His SPORTS PALACE WEIGHTLIFTING TEAM has won the US National Team Championships in 1982, 83, 84, 85, 86, 87, and 1989. He has coached the following US National Champions, Record Holders, and Olympians:
Ken Patera, 110+, 1972, Dan Cantore, 67.5, 1972-77, Bruce Wilhelm, 110+, 1974-78, Tom Hirtz, 82.5, 1979-83, Jim “Butch” Curry, 90, 1978-86, Tom Stock, 110+, 1978-80, Ken Clark, 100, 1971 – 90, Mario Martinez, 110+, 1977-96, John Orlando, 75, 1982-86, John Bergman, 110+, 1981-88, David Langon, 90/100, 1983-92, Thanh Nguyen, 60, 1982-97, Rachel Silverman, 52, 1982-88, Giselle Shepatin, 60, 1983 – 95, Carol Cady, 82.5, 1988-90, Anne Lehman, 52, 1994-2008.
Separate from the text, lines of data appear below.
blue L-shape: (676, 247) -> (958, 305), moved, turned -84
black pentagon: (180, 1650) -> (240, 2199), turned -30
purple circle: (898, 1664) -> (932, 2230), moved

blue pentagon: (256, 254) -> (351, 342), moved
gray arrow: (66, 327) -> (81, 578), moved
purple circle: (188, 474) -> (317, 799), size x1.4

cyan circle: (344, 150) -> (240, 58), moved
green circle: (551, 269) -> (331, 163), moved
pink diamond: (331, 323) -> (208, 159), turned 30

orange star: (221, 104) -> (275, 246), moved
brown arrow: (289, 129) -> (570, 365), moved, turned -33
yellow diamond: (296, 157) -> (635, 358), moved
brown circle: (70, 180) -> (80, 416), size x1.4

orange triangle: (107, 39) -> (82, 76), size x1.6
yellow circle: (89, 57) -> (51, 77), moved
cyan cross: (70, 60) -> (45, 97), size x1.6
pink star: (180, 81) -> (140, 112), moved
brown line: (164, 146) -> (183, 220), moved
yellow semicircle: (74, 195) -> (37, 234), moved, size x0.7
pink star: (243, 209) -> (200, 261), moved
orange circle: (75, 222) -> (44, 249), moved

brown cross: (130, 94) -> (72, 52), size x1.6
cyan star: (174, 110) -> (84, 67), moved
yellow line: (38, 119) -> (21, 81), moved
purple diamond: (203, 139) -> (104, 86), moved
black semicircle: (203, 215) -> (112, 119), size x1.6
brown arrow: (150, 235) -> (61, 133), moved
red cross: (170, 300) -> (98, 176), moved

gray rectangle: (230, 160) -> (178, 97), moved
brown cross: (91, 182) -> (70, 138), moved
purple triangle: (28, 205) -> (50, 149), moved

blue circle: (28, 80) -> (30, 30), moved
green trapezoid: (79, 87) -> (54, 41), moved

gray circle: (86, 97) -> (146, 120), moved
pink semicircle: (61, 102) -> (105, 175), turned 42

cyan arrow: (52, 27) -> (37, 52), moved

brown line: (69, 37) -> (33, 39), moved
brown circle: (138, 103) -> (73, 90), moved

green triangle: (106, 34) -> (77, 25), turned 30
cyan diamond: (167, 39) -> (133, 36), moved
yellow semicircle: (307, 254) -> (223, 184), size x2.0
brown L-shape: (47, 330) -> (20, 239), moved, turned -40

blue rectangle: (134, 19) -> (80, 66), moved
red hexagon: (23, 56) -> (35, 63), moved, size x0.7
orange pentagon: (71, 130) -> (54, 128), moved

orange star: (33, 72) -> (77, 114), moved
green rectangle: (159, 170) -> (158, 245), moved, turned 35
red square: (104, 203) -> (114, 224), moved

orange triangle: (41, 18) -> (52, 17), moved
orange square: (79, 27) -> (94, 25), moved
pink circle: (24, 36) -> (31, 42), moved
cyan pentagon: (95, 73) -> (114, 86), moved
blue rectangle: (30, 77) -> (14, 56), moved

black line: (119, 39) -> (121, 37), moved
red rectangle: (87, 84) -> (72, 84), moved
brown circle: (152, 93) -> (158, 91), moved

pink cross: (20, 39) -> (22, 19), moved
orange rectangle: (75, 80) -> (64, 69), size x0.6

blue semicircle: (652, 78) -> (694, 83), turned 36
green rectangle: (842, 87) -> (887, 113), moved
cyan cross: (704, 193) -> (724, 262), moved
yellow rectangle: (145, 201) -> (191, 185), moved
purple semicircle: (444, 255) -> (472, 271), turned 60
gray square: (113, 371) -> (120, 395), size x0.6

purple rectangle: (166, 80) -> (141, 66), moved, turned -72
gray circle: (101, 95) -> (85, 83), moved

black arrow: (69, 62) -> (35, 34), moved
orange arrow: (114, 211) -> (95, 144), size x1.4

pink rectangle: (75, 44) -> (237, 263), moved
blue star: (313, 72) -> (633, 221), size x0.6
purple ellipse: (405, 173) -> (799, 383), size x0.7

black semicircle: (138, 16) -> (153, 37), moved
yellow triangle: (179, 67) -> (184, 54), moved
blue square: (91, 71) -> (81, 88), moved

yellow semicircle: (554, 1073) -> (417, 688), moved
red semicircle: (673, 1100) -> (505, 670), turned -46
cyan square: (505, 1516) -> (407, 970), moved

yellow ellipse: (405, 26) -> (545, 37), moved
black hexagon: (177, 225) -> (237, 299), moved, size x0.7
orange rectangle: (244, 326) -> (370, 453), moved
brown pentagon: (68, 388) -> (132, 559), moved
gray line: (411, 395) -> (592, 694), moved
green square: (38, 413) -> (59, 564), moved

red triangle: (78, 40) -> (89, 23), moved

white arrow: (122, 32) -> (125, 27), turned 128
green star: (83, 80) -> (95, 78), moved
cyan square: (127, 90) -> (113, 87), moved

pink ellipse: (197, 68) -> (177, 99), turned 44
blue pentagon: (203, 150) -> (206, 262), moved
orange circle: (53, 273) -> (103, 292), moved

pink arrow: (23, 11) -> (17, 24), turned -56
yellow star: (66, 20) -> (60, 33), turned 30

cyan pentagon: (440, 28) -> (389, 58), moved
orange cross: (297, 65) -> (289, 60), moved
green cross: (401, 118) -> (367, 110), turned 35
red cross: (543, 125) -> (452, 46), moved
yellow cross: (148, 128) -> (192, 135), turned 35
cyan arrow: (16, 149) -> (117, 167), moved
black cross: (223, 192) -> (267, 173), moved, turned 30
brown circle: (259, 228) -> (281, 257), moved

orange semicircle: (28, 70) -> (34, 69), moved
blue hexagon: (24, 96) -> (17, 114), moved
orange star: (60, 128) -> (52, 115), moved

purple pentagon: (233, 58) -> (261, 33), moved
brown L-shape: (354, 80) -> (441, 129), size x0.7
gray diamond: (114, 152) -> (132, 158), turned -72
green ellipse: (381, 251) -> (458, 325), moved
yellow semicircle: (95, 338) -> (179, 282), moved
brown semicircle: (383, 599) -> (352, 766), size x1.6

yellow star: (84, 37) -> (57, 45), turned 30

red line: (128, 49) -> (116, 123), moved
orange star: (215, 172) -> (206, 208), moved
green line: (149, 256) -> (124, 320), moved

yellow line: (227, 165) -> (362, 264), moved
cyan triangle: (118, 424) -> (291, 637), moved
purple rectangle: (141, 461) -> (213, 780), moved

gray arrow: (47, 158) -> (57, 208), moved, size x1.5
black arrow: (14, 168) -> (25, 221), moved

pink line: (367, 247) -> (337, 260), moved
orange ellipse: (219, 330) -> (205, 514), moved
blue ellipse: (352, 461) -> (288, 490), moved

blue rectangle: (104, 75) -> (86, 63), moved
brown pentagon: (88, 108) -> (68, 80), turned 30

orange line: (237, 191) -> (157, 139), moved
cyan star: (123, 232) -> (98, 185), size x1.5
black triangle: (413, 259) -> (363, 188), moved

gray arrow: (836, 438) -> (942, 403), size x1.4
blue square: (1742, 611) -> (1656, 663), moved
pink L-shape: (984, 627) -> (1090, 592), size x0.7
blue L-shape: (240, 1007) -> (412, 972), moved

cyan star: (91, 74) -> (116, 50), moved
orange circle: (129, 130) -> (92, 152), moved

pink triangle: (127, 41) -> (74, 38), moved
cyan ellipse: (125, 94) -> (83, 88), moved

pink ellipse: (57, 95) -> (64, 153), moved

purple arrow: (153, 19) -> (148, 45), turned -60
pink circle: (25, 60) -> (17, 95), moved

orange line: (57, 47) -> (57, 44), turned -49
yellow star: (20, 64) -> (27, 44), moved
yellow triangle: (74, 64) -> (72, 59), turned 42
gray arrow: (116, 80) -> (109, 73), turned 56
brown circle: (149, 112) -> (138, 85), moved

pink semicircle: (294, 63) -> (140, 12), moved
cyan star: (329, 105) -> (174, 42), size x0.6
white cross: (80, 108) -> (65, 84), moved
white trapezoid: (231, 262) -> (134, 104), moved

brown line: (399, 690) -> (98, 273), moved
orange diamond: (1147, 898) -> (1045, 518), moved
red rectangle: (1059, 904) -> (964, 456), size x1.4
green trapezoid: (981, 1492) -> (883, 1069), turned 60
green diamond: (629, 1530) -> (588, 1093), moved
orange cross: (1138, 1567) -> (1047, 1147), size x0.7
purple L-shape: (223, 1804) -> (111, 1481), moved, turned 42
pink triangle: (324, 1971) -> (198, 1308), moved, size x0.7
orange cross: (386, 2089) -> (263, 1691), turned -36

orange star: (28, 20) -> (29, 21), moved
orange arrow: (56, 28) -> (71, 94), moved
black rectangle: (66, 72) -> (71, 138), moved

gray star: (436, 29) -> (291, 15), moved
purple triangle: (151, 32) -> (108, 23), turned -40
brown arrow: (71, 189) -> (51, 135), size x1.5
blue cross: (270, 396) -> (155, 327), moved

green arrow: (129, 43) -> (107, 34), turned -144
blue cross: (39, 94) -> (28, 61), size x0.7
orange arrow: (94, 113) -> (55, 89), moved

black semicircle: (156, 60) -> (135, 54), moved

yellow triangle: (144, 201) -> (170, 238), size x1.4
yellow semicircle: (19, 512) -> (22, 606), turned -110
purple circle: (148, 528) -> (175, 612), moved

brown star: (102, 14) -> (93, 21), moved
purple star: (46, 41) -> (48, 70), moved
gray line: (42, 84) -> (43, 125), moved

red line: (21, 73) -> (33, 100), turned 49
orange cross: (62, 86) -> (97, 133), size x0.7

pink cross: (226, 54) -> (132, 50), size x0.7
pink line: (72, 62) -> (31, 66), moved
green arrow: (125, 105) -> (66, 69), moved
JIM presently coaches weightlifting in the Sports Palace “dungeon” of the gym Physique Magnifique at 387 Grand Ave., in South San Francisco. He also teaches USA Weightlifting’s Coaching Certification Courses, CrossFit Olympic Lifting Courses, does personal training at Claremont Country Club, Berkeley IronWorks, coaches weightlifting at St Ignatius High School in San Francisco, Genentech, and writes weightlifting articles for MILO Magazine and IronMind.com.